Bond Report: 10-year Treasury climbs to highest yield in a month as 2-year adds to highest since March of 2020

United States

Yields for U.S. government debt were climbing Tuesday, pushing the benchmark Treasury 10-year note to the highest since late October, in the lead-up to the Thanksgiving on Thursday.

Treasury yields accelerated a climb as investors continued to digest President Joe Biden’s nomination on Monday of Jerome Powell for a second, four-year term as Federal Reserve Chairman, with growing expectations that he will drive interest rates higher.

What are yields doing?
  • The 10-year Treasury note TMUBMUSD10Y, 1.648% yield was at 1.657%, which would put the benchmark bond near its highest level since Oct. 22, compared with 1.625% at 3 p.m. Eastern Time on Monday.
  • The 2-year Treasury note TMUBMUSD02Y, 0.632% rate was at 0.652%, versus 0.580% on Monday, and adding to the notes highest climb since around March of 2020.
  • The 30-year Treasury bond TMUBMUSD30Y, 1.999% yields 2.005%, up from 1.978% Monday afternoon.
What’s driving the market

Treasury yields are rising higher on bets that Powell has a new mandate to accelerate the pace of the Fed’s reduction of monthly asset purchases, with an eye toward curbing a surge in inflation and eventually lifting interest rates.

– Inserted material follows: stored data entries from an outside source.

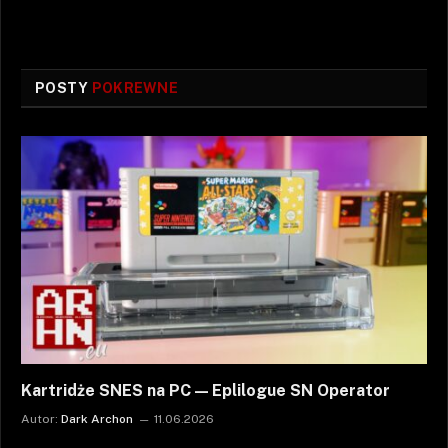
POSTY
POKREWNE
Kartridże SNES na PC — Eplilogue SN Operator
Autor:
Dark Archon
11.06.2026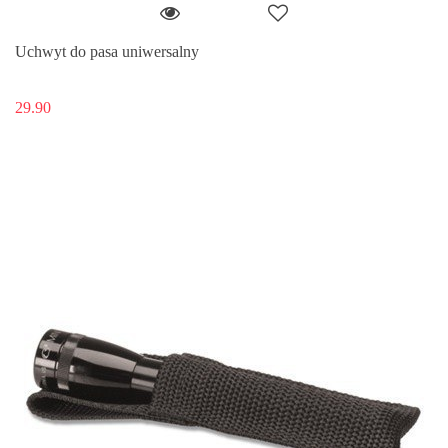
Uchwyt do pasa uniwersalny
29.90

Yields for the shorter-dated debt, the most sensitive to changing interest-rate expectations, have risen more briskly. The 2-year Treasury note yield is hanging around its highest level since March of 2020.

But yields have risen across the board, with Monday marking the sharpest yield climb for the 2s, 10s and 30-year government debt since Nov. 10, according to Dow Jones Market Data.

The selloff in bonds also has been amplified by seasonally lower volumes, analysts say, noting that the days before U.S. Thanksgiving tends to be comparatively thinly traded.

Looking ahead, investors are watching for a reading of the IHS Market U.S. flash composite purchasing managers indexes for both the manufacturing and services sectors at 9:45 a.m. ET.

Later in the session, there is an auction of $ 24 billion in 2-year of floating rate Treasury notes and a sale of $ 59 billion in seven-year TMUBMUSD07Y, 1.577% notes.

What strategists are saying

“Monday’s sell-off continued overnight, primarily because there’s nothing to stop it before the US holiday.  Volumes fell quickly after the triple hit from hawkish EU central bank talk, the big increase in real rates after Powell’s reappointment, and two weak Treasury auctions.  Selling is focused this morning on 7s and 5s, and small moves are enough to produce new highs on the 5-yr,” wrote Jim Vogel, executive vice president at FHN Financial.